The World
I saw eternity the other night
Like a great ring of pure and endless light,
All calm as it was bright;
And round beneath it, Time, in hours, days, years,
Driven by the spheres,
Like a vast shadow moved, in which the world
And all her train were hurled.
The doting lover in his quaintest stran
Did there complain;
Near him, his lute, his fancy, and his flights,
Wit's sour delights,
With gloves and knots, the silly snares of pleasure,
Yet his dear treasure,
All scattered lay, while he his eyes did pour
Upon a flower.
The darksome statesman, hung with weights and woe,
Like a thick midnight fog, moved there so slow
He did nor stay nor go;
Condemning thoughts, like sad eclipses scowl
Upon his soul,
And clouds of crying witnesses without
Pursued him with one shout.
Yet digged the mole, and, lest his ways be found,
Worked undergrounds,
Where he did clutch his prey.
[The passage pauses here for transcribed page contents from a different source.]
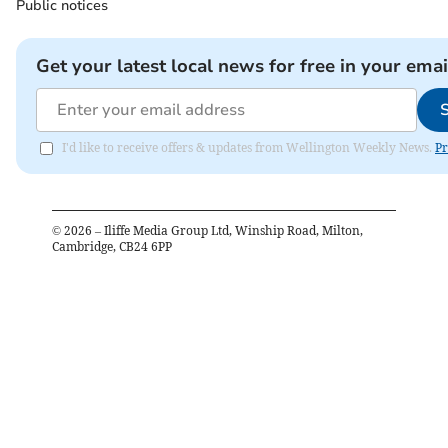
Public notices
Get your latest local news for free in your emai
I'd like to receive offers & updates from Wellington Weekly News.
Pr
©
2026
– Iliffe Media Group Ltd, Winship Road, Milton,
Cambridge, CB24 6PP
But one did see
That policy:
Churches and altars fed him; perjuries
Were gnats and flies;
It rained about him blood and tears, but he
Drank them as free.
The fearful miser on a heap of rust
Sat pining all his life there, did scarce trust
His own hands with the dust;
Yet would not place one piece above, but lives
In fear of thieves.
Thousands there were as frantic as himself,
And hugged each one his pelf:
The downright epicure placed heaven in sense,
And scorned pretense;
While others, slipped into a wide excess,
Said little less;
The weaker sort, slight, trivial wares enslave,
Who think them brave;
And poor, despiséd Truth sat counting by
Their victory.
Yet some, who all this while did weep and sing,
And sing and weep, soared up into the ring;
But most would use no wing.
"O fools!" said I, "thus to prefer dark night
Before true light!
To live in grots and caves, and hate the day
Because it shows the way,
The way which from this dead and dark abode
Leads up to God,
A way where you might tread the sun and be
More bright than he!"
But, as I did their madness so discuss,
One whispered thus:
"This ring the bridegroom did for none provide,
But for His bride."
--Henry Vaughan
This is Vaughan's Divina Commedia in miniature. The opening seven lines are among the most stunning I know of: They make me recall what the nighttime sky was like when I lived out of range of urban light pollution. But the satirical portraits that follow aren't bad either. Vaughan was a Welshman, which maybe explains my fondness for his poetry -- I'm Welsh on my mother's side of the family.